╭──

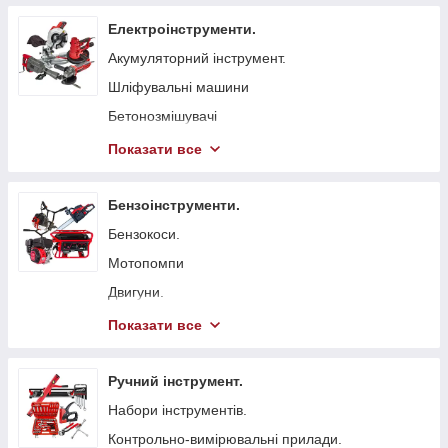
Електроінструменти.
Акумуляторний інструмент.
Шліфувальні машини
Бетонозмішувачі
Болгарка (КШМ)
Показати все
Точильні верстати
Вібратори глибинні для бетону
Бензоінструменти.
Стрічкові пили
Бензокоси.
Токарні станки
Мотопомпи
Гайковерти мережеві
Двигуни.
Свердлильні верстати
Бензопили.
Показати все
Електрорубанки
Генератори.
Штроборізи
Віброплити
Ручний інструмент.
Плиткорізи.
Бензинові газонокосарки.
Набори інструментів.
Електроножиці
Бетонорізи
Контрольно-вимірювальні прилади.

╰──

** ASSIGNMENT **
Make an exact copy of each line, beginning at the one containing "Електроножиці" and ending with the last line of the data, and of no other line.

** ANSWER SECTION **
Електроножиці
Бетонорізи
Контрольно-вимірювальні прилади.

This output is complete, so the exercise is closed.